(DATA FOR THIS EXERCISE)

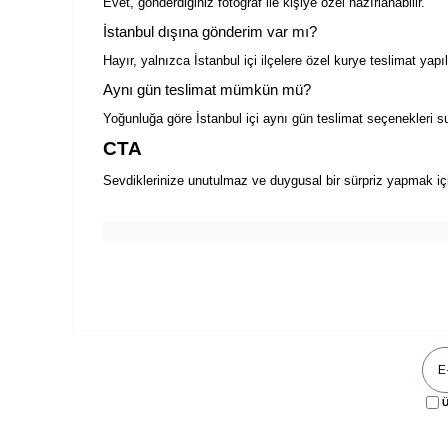
Evet, gönderdiğiniz fotoğraf ile kişiye özel hazırlanabilir.
İstanbul dışına gönderim var mı?
Hayır, yalnızca İstanbul içi ilçelere özel kurye teslimat yapı
Aynı gün teslimat mümkün mü?
Yoğunluğa göre İstanbul içi aynı gün teslimat seçenekleri sun
CTA
Sevdiklerinize unutulmaz ve duygusal bir sürpriz yapmak için
Ü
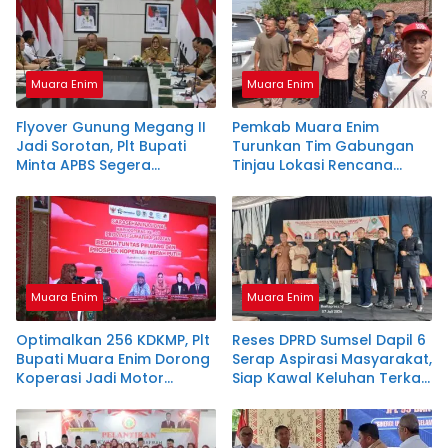
Muara Enim
Muara Enim
Flyover Gunung Megang II
Pemkab Muara Enim
Jadi Sorotan, Plt Bupati
Turunkan Tim Gabungan
Minta APBS Segera
Tinjau Lokasi Rencana
Bertindak
Pembangunan Flyover Ujan
Mas Baru
Muara Enim
Muara Enim
Optimalkan 256 KDKMP, Plt
Reses DPRD Sumsel Dapil 6
Bupati Muara Enim Dorong
Serap Aspirasi Masyarakat,
Koperasi Jadi Motor
Siap Kawal Keluhan Terkait
Ekonomi Desa
Pembangunan Flyover
Ujanmas Baru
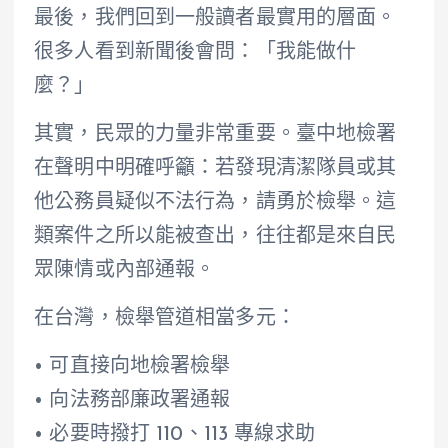
最後，我們回到一般讀者最實用的層面。
很多人看到新聞後會問：「我能做什
麼？」
其實，民眾的力量非常重要。臺中地檢署
在聲明中明確呼籲：若發現清潔隊員或其
他公務員疑似不法行為，請勇於檢舉。這
類案件之所以能被查出，往往都是來自民
眾陳情或內部通報。
在台灣，檢舉管道相當多元：
• 可直接向地檢署檢舉
• 向法務部廉政署通報
• 必要時撥打 110、113 專線求助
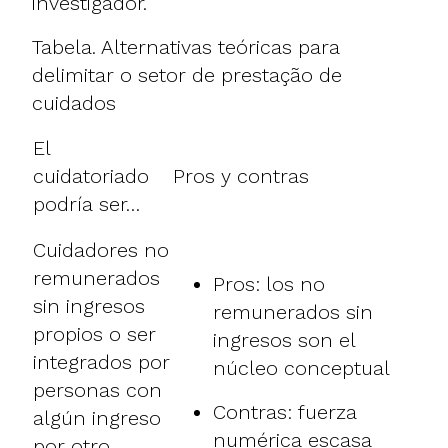
investigador.
Tabela. Alternativas teóricas para
delimitar o setor de prestação de
cuidados
El
cuidatoriado
Pros y contras
podría ser…
Cuidadores no
remunerados
Pros: los no
sin ingresos
remunerados sin
propios o ser
ingresos son el
integrados por
núcleo conceptual
personas con
Contras: fuerza
algún ingreso
numérica escasa
por otro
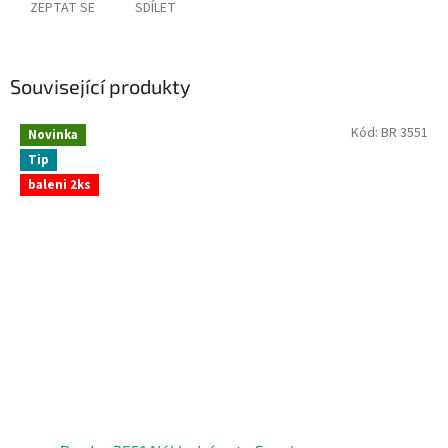
ZEPTAT SE
SDÍLET
Související produkty
Kód:
BR 3551
Novinka
Tip
baleni 2ks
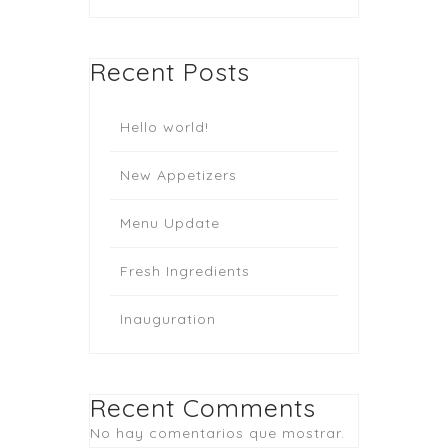
Recent Posts
Hello world!
New Appetizers
Menu Update
Fresh Ingredients
Inauguration
Recent Comments
No hay comentarios que mostrar.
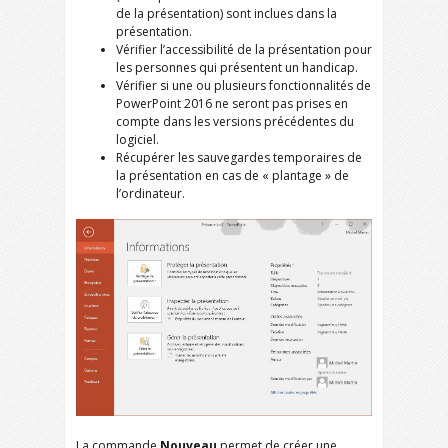
de la présentation) sont inclues dans la
présentation.
Vérifier l’accessibilité de la présentation pour
les personnes qui présentent un handicap.
Vérifier si une ou plusieurs fonctionnalités de
PowerPoint 2016 ne seront pas prises en
compte dans les versions précédentes du
logiciel.
Récupérer les sauvegardes temporaires de
la présentation en cas de « plantage » de
l’ordinateur.
La commande
Nouveau
permet de créer une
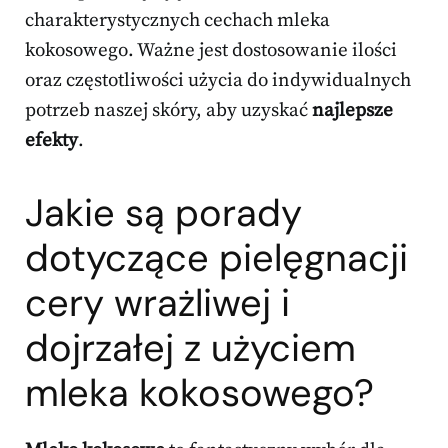
charakterystycznych cechach mleka
kokosowego. Ważne jest dostosowanie ilości
oraz częstotliwości użycia do indywidualnych
potrzeb naszej skóry, aby uzyskać
najlepsze
efekty
.
Jakie są porady
dotyczące pielęgnacji
cery wrażliwej i
dojrzałej z użyciem
mleka kokosowego?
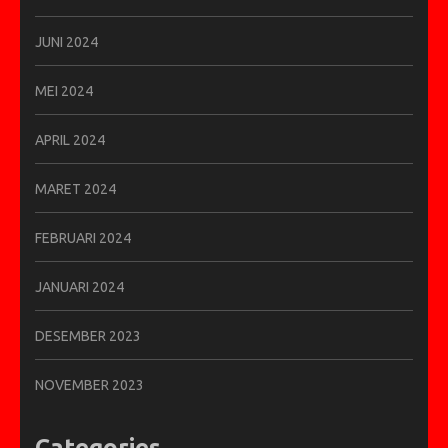
JUNI 2024
MEI 2024
APRIL 2024
MARET 2024
FEBRUARI 2024
JANUARI 2024
DESEMBER 2023
NOVEMBER 2023
Categories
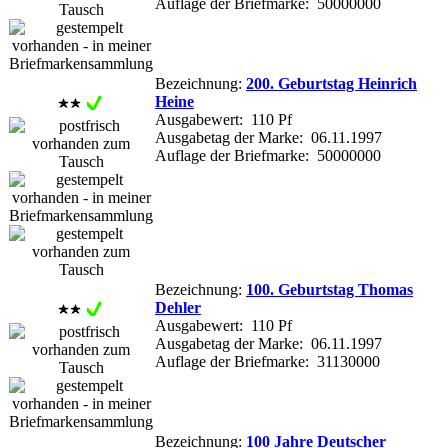
Auflage der Briefmarke: 50000000
Bezeichnung:
200. Geburtstag Heinrich
Heine
Ausgabewert: 110 Pf
Ausgabetag der Marke: 06.11.1997
Auflage der Briefmarke: 50000000
Bezeichnung:
100. Geburtstag Thomas
Dehler
Ausgabewert: 110 Pf
Ausgabetag der Marke: 06.11.1997
Auflage der Briefmarke: 31130000
Bezeichnung:
100 Jahre Deutscher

(End DATA FOR THIS EXERCISE)

## WHAT IS REQUIRED
All that is needed is an exact copy of the lines from the top of the entries through the line containing "Flyover Gunung Megang II", pictures left out.

## SOLUTION
Evet, gönderdiğiniz fotoğraf ile kişiye özel hazırlanabilir.
İstanbul dışına gönderim var mı?
Hayır, yalnızca İstanbul içi ilçelere özel kurye teslimat yapı
Aynı gün teslimat mümkün mü?
Yoğunluğa göre İstanbul içi aynı gün teslimat seçenekleri sun
CTA
Sevdiklerinize unutulmaz ve duygusal bir sürpriz yapmak için
Ü
Muara Enim
Muara Enim
Flyover Gunung Megang II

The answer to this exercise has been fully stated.